Dictée

Theresa Hak Kyung Cha

1982

Book, 20.2 x 13.9 cm, 179 p, language: English, publisher: Tanam Press, New York ISBN: 0-934378-09-6.
Materials: ink, paper

Collection: Collection M HKA, Antwerp (Inv. no. B 2024/449).

Literary synopsis

Dictée is the best-known work of the versatile and important artist Theresa Hak Kyung Cha. A classic work of autobiography that transcends the self, Dictée is the story of several women: the Korean revolutionary Yu Guan Soon, Joan of Arc, Demeter and Persephone, Cha's mother Hyung Soon Huo (a Korean born in Manchuria to first-generation Korean exiles), and Cha herself. The element that unites these women is suffering and the transcendence of suffering. Dictée is Cha’s evocation of the past through the apparatus of speech, told through the voices of the daughters of Mnemosyne, the Greek goddess of memory. It is a remembrance of the strength and resilience of women both fictitious and real and the history of the Korean diaspora community. Cha deploys a variety of texts, documents, images, and forms of address and inquiry to explore issues of dislocation and the fragmentation of memory. The result is a work of power, complexity, and enduring beauty.
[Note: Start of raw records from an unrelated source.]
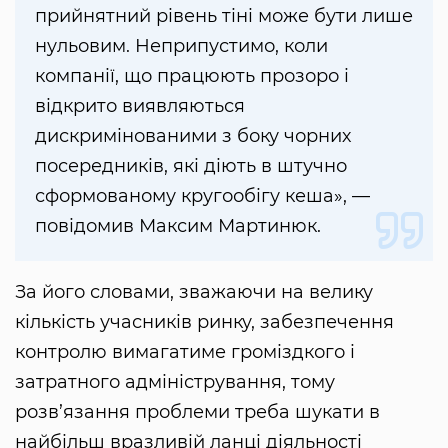
прийнятний рівень тіні може бути лише
нульовим. Неприпустимо, коли
компанії, що працюють прозоро і
відкрито виявляються
дискримінованими з боку чорних
посередників, які діють в штучно
сформованому кругообігу кеша», —
повідомив Максим Мартинюк.
За його словами, зважаючи на велику
кількість учасників ринку, забезпечення
контролю вимагатиме громіздкого і
затратного адміністрування, тому
розв’язання проблеми треба шукати в
найбільш вразливій ланці діяльності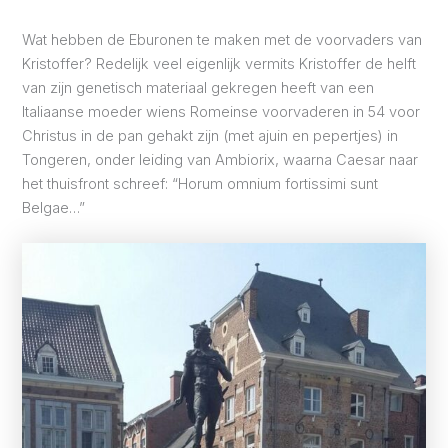
Wat hebben de Eburonen te maken met de voorvaders van
Kristoffer? Redelijk veel eigenlijk vermits Kristoffer de helft
van zijn genetisch materiaal gekregen heeft van een
Italiaanse moeder wiens Romeinse voorvaderen in 54 voor
Christus in de pan gehakt zijn (met ajuin en pepertjes) in
Tongeren, onder leiding van Ambiorix, waarna Caesar naar
het thuisfront schreef: “Horum omnium fortissimi sunt
Belgae…”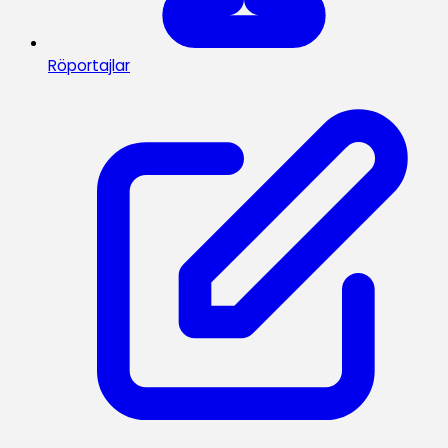
Röportajlar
Relation of the novel to the artist’s practice

Cha's interdisciplinary background is clearly evident in Dictée which experiments with juxtaposition and hypertext of both print and visual media. Instead of imposing one view, Cha made space for imagination in her artwork, as well as in her novel, and gave voice to others to discover their own stories. Cha’s vision frees us to re-imagine ourselves, our relationship to others and chart our own path home.